DATA SHOWN:
====

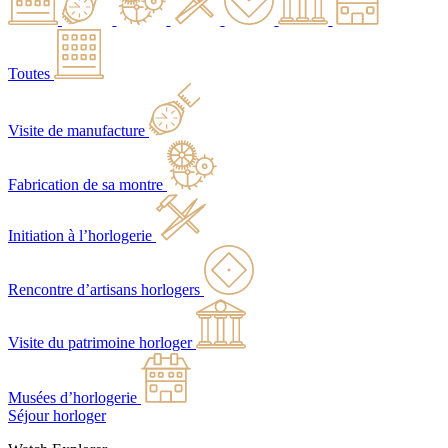
Toutes
Visite de manufacture
Fabrication de sa montre
Initiation à l’horlogerie
Rencontre d’artisans horlogers
Visite du patrimoine horloger
Musées d’horlogerie
Séjour horloger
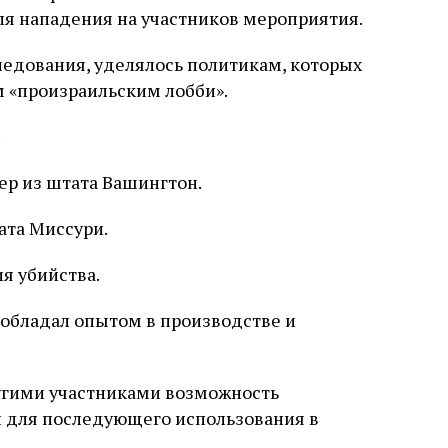
ля нападения на участников мероприятия.
ледования, уделялось политикам, которых
 «произраильским лобби».
.
ер из штата Вашингтон.
ата Миссури.
я убийства.
обладал опытом в производстве и
ругими участниками возможность
 для последующего использования в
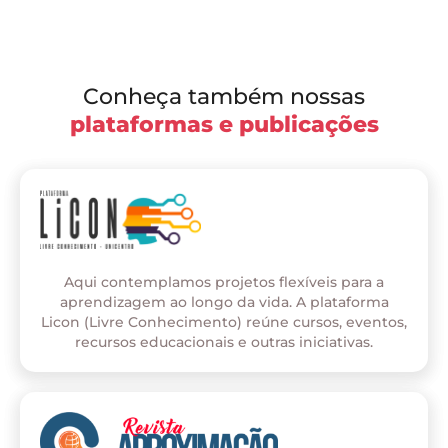
Conheça também nossas
plataformas e publicações
Aqui contemplamos projetos flexíveis para a
aprendizagem ao longo da vida. A plataforma
Licon (Livre Conhecimento) reúne cursos, eventos,
recursos educacionais e outras iniciativas.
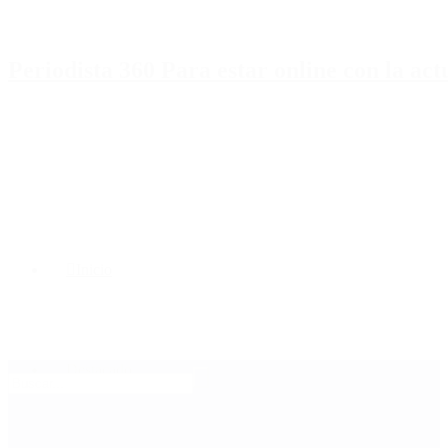
Periodista 360 Para estar online con la ac
Inicio
Destacado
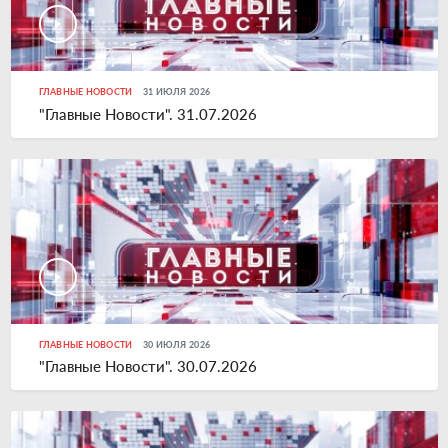
ГЛАВНЫЕ НОВОСТИ
31 ИЮЛЯ 2026
"Главные Новости". 31.07.2026
ГЛАВНЫЕ НОВОСТИ
30 ИЮЛЯ 2026
"Главные Новости". 30.07.2026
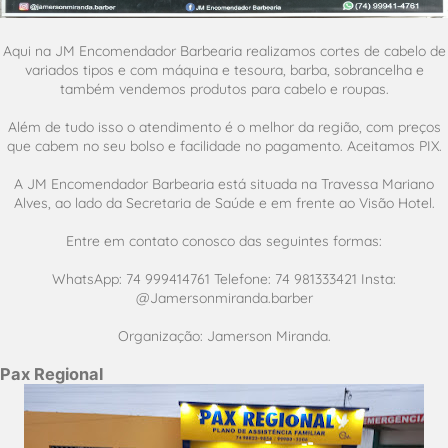
Aqui na JM Encomendador Barbearia realizamos cortes de cabelo de
variados tipos e com máquina e tesoura, barba, sobrancelha e
também vendemos produtos para cabelo e roupas.
Além de tudo isso o atendimento é o melhor da região, com preços
que cabem no seu bolso e facilidade no pagamento. Aceitamos PIX.
A JM Encomendador Barbearia está situada na Travessa Mariano
Alves, ao lado da Secretaria de Saúde e em frente ao Visão Hotel.
Entre em contato conosco das seguintes formas:
WhatsApp: 74 999414761 Telefone: 74 981333421 Insta:
@Jamersonmiranda.barber
Organização: Jamerson Miranda.
Pax Regional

====

HOW TO COMPLETE THIS TASK: Only the lines from the one containing "A JM Encomendador Barbearia está" through the end of the records above belong in the answer, each exactly as written.

EXERCISE RESULT:
A JM Encomendador Barbearia está situada na Travessa Mariano
Alves, ao lado da Secretaria de Saúde e em frente ao Visão Hotel.
Entre em contato conosco das seguintes formas:
WhatsApp: 74 999414761 Telefone: 74 981333421 Insta:
@Jamersonmiranda.barber
Organização: Jamerson Miranda.
Pax Regional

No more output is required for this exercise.